In ogni modo, l’indicata censura appare reiterativa di identica doglianza eccepita con l’atto di appello, ribadendo le medesime considerazioni critiche espresse nel precedente atto impugnatorio proposto avverso la sentenza di primo grado.
Per come ripetutamente chiarito da questa Corte di legittimità (cfr., ex plurimis, Sez. 6, n. 8700 del 21/01/2013, NOME, Rv. 254584-01), la funzione tipica dell’impugnazione è quella della critica argomentata avverso il provvedimento cui si riferisce. Tale critica argomentata si realizza attraverso la presentazione di motivi che, a pena di inammissibilità (artt. 581 e 591 cod. proc. pen.), devono indicare specificamente le ragioni di diritto e gli elementi di fatto che sorreggono ogni richiesta. Contenuto essenziale dell’atto di impugnazione, cioè, è innanzitutto e indefettibilmente il confronto puntuale (con specifica indicazione delle ragioni di diritto e degli elementi di fatto che fondano i dissenso) con le argomentazioni del provvedimento il cui dispositivo si contesta. Risulta di chiara evidenza, pertanto, che se il motivo di ricorso, come nel caso in esame, non si confronta con la motivazione della sentenza impugnata, per ciò
solo si destina all’inammissibilità, venendo meno in radice l’unica funzione per la quale è previsto e ammesso (la critica argomentata al provvedimento).
E’ inammissibile, quindi, il ricorso per cassazione che riproduce e reitera gli stessi motivi prospettati con l’atto di appello e motivatamente respinti in secondo grado, senza confrontarsi criticamente con gli argomenti utilizzati nel provvedimento impugnato ma limitandosi, in maniera generica, a lamentare una presunta carenza o illogicità della motivazione (così, tra le altre: Sez. 2, n. 27816 del 22/03/2019, COGNOME, Rv. 276970-01; Sez. 3, n. 44882 del 18/07/2014, COGNOME, Rv. 260608-01; Sez. 6, n. 20377 del 11/03/2009, COGNOME, Rv. 243838-01).

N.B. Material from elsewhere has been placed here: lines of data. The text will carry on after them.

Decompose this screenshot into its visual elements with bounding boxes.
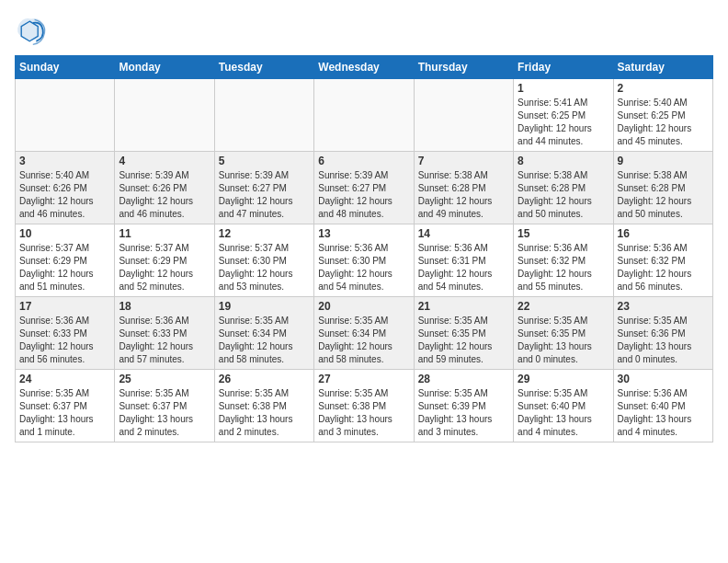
day-info: Sunrise: 5:35 AM Sunset: 6:34 PM Dayligh…	[318, 315, 409, 366]
calendar-cell: 20Sunrise: 5:35 AM Sunset: 6:34 PM Dayli…	[314, 297, 414, 370]
day-info: Sunrise: 5:38 AM Sunset: 6:28 PM Dayligh…	[518, 169, 609, 221]
day-info: Sunrise: 5:39 AM Sunset: 6:26 PM Dayligh…	[119, 169, 210, 221]
day-info: Sunrise: 5:37 AM Sunset: 6:30 PM Dayligh…	[219, 242, 310, 293]
day-number: 27	[318, 373, 409, 385]
weekday-header-thursday: Thursday	[414, 56, 513, 79]
calendar-cell: 11Sunrise: 5:37 AM Sunset: 6:29 PM Dayli…	[115, 224, 214, 297]
calendar-cell: 27Sunrise: 5:35 AM Sunset: 6:38 PM Dayli…	[314, 370, 414, 442]
calendar-cell	[414, 79, 513, 152]
calendar-cell: 3Sunrise: 5:40 AM Sunset: 6:26 PM Daylig…	[16, 152, 115, 224]
day-info: Sunrise: 5:35 AM Sunset: 6:40 PM Dayligh…	[518, 387, 609, 439]
calendar-cell: 26Sunrise: 5:35 AM Sunset: 6:38 PM Dayli…	[214, 370, 313, 442]
day-number: 6	[318, 155, 409, 167]
day-number: 18	[119, 300, 210, 313]
calendar-cell: 13Sunrise: 5:36 AM Sunset: 6:30 PM Dayli…	[314, 224, 414, 297]
logo	[15, 15, 51, 48]
day-number: 21	[418, 300, 509, 313]
day-info: Sunrise: 5:40 AM Sunset: 6:26 PM Dayligh…	[19, 169, 110, 221]
calendar-cell: 2Sunrise: 5:40 AM Sunset: 6:25 PM Daylig…	[613, 79, 712, 152]
week-row-3: 10Sunrise: 5:37 AM Sunset: 6:29 PM Dayli…	[16, 224, 713, 297]
calendar-cell	[16, 79, 115, 152]
calendar-cell: 23Sunrise: 5:35 AM Sunset: 6:36 PM Dayli…	[613, 297, 712, 370]
day-number: 29	[518, 373, 609, 385]
day-info: Sunrise: 5:36 AM Sunset: 6:33 PM Dayligh…	[119, 315, 210, 366]
calendar-cell: 22Sunrise: 5:35 AM Sunset: 6:35 PM Dayli…	[514, 297, 613, 370]
calendar-cell: 8Sunrise: 5:38 AM Sunset: 6:28 PM Daylig…	[514, 152, 613, 224]
day-number: 9	[618, 155, 709, 167]
calendar-cell: 4Sunrise: 5:39 AM Sunset: 6:26 PM Daylig…	[115, 152, 214, 224]
day-info: Sunrise: 5:36 AM Sunset: 6:32 PM Dayligh…	[518, 242, 609, 293]
calendar-cell	[314, 79, 414, 152]
calendar-cell: 15Sunrise: 5:36 AM Sunset: 6:32 PM Dayli…	[514, 224, 613, 297]
weekday-header-saturday: Saturday	[613, 56, 712, 79]
day-number: 2	[618, 82, 709, 95]
calendar-cell: 30Sunrise: 5:36 AM Sunset: 6:40 PM Dayli…	[613, 370, 712, 442]
day-info: Sunrise: 5:35 AM Sunset: 6:38 PM Dayligh…	[219, 387, 310, 439]
day-info: Sunrise: 5:38 AM Sunset: 6:28 PM Dayligh…	[618, 169, 709, 221]
week-row-2: 3Sunrise: 5:40 AM Sunset: 6:26 PM Daylig…	[16, 152, 713, 224]
day-number: 16	[618, 227, 709, 240]
day-number: 11	[119, 227, 210, 240]
calendar-cell: 7Sunrise: 5:38 AM Sunset: 6:28 PM Daylig…	[414, 152, 513, 224]
day-number: 10	[19, 227, 110, 240]
calendar-cell: 14Sunrise: 5:36 AM Sunset: 6:31 PM Dayli…	[414, 224, 513, 297]
day-info: Sunrise: 5:39 AM Sunset: 6:27 PM Dayligh…	[219, 169, 310, 221]
day-info: Sunrise: 5:36 AM Sunset: 6:31 PM Dayligh…	[418, 242, 509, 293]
week-row-1: 1Sunrise: 5:41 AM Sunset: 6:25 PM Daylig…	[16, 79, 713, 152]
calendar-cell: 1Sunrise: 5:41 AM Sunset: 6:25 PM Daylig…	[514, 79, 613, 152]
day-number: 22	[518, 300, 609, 313]
calendar-cell: 18Sunrise: 5:36 AM Sunset: 6:33 PM Dayli…	[115, 297, 214, 370]
calendar-cell: 17Sunrise: 5:36 AM Sunset: 6:33 PM Dayli…	[16, 297, 115, 370]
day-info: Sunrise: 5:37 AM Sunset: 6:29 PM Dayligh…	[19, 242, 110, 293]
day-info: Sunrise: 5:38 AM Sunset: 6:28 PM Dayligh…	[418, 169, 509, 221]
week-row-4: 17Sunrise: 5:36 AM Sunset: 6:33 PM Dayli…	[16, 297, 713, 370]
weekday-header-monday: Monday	[115, 56, 214, 79]
calendar-cell: 5Sunrise: 5:39 AM Sunset: 6:27 PM Daylig…	[214, 152, 313, 224]
calendar-cell	[115, 79, 214, 152]
day-info: Sunrise: 5:37 AM Sunset: 6:29 PM Dayligh…	[119, 242, 210, 293]
calendar-cell: 19Sunrise: 5:35 AM Sunset: 6:34 PM Dayli…	[214, 297, 313, 370]
calendar-cell: 21Sunrise: 5:35 AM Sunset: 6:35 PM Dayli…	[414, 297, 513, 370]
weekday-header-tuesday: Tuesday	[214, 56, 313, 79]
day-number: 14	[418, 227, 509, 240]
day-number: 13	[318, 227, 409, 240]
day-info: Sunrise: 5:35 AM Sunset: 6:35 PM Dayligh…	[518, 315, 609, 366]
day-info: Sunrise: 5:35 AM Sunset: 6:34 PM Dayligh…	[219, 315, 310, 366]
day-info: Sunrise: 5:36 AM Sunset: 6:33 PM Dayligh…	[19, 315, 110, 366]
calendar-table: SundayMondayTuesdayWednesdayThursdayFrid…	[15, 55, 713, 442]
calendar-cell	[214, 79, 313, 152]
day-number: 25	[119, 373, 210, 385]
calendar-cell: 9Sunrise: 5:38 AM Sunset: 6:28 PM Daylig…	[613, 152, 712, 224]
day-number: 24	[19, 373, 110, 385]
calendar-cell: 6Sunrise: 5:39 AM Sunset: 6:27 PM Daylig…	[314, 152, 414, 224]
day-number: 19	[219, 300, 310, 313]
calendar-cell: 16Sunrise: 5:36 AM Sunset: 6:32 PM Dayli…	[613, 224, 712, 297]
day-number: 3	[19, 155, 110, 167]
day-number: 23	[618, 300, 709, 313]
calendar-cell: 28Sunrise: 5:35 AM Sunset: 6:39 PM Dayli…	[414, 370, 513, 442]
calendar-cell: 24Sunrise: 5:35 AM Sunset: 6:37 PM Dayli…	[16, 370, 115, 442]
calendar-cell: 10Sunrise: 5:37 AM Sunset: 6:29 PM Dayli…	[16, 224, 115, 297]
day-number: 4	[119, 155, 210, 167]
day-info: Sunrise: 5:35 AM Sunset: 6:37 PM Dayligh…	[119, 387, 210, 439]
weekday-header-wednesday: Wednesday	[314, 56, 414, 79]
day-info: Sunrise: 5:36 AM Sunset: 6:30 PM Dayligh…	[318, 242, 409, 293]
day-info: Sunrise: 5:35 AM Sunset: 6:36 PM Dayligh…	[618, 315, 709, 366]
day-info: Sunrise: 5:39 AM Sunset: 6:27 PM Dayligh…	[318, 169, 409, 221]
day-info: Sunrise: 5:36 AM Sunset: 6:32 PM Dayligh…	[618, 242, 709, 293]
page-header	[15, 15, 713, 48]
day-info: Sunrise: 5:36 AM Sunset: 6:40 PM Dayligh…	[618, 387, 709, 439]
day-number: 20	[318, 300, 409, 313]
week-row-5: 24Sunrise: 5:35 AM Sunset: 6:37 PM Dayli…	[16, 370, 713, 442]
day-number: 28	[418, 373, 509, 385]
calendar-cell: 25Sunrise: 5:35 AM Sunset: 6:37 PM Dayli…	[115, 370, 214, 442]
calendar-cell: 29Sunrise: 5:35 AM Sunset: 6:40 PM Dayli…	[514, 370, 613, 442]
weekday-header-friday: Friday	[514, 56, 613, 79]
day-number: 26	[219, 373, 310, 385]
day-number: 1	[518, 82, 609, 95]
day-number: 5	[219, 155, 310, 167]
day-number: 12	[219, 227, 310, 240]
day-info: Sunrise: 5:35 AM Sunset: 6:38 PM Dayligh…	[318, 387, 409, 439]
day-number: 17	[19, 300, 110, 313]
weekday-header-sunday: Sunday	[16, 56, 115, 79]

All’inammissibilità del ricorso segue, per legge, la condanna del ricorrente al pagamento delle spese processuali ed alla somma euro 3.000,00 in favore della Cassa delle ammende, non ravvisandosi ragioni di esonero (Corte Cost., sent. n. 186/2000).
P. Q. M.
Dichiara inammissibile il ricorso e condanna il ricorrente al pagamento delle spese processuali e della somma di euro 3.000,00 in favore della Cassa delle ammende.